---- DATA

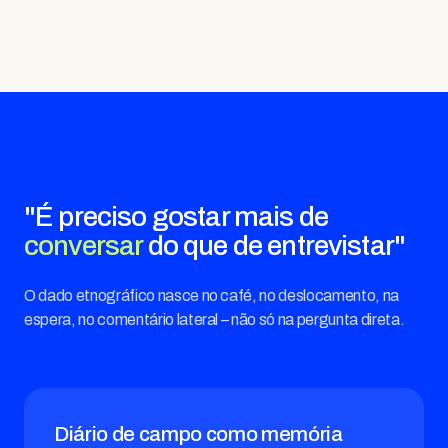
"É preciso gostar mais de
conversar
do que de entrevistar"
O dado etnográfico nasce no café, no deslocamento, na
espera, no comentário lateral – não só na pergunta direta.
Diário de campo como memória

--------

#### TASK DETAILS
An exact, word-for-word copy of the records is expected, with no pictures in it.

#### SOLUTION BELOW
"É preciso gostar mais de
conversar
do que de entrevistar"
O dado etnográfico nasce no café, no deslocamento, na
espera, no comentário lateral – não só na pergunta direta.
Diário de campo como memória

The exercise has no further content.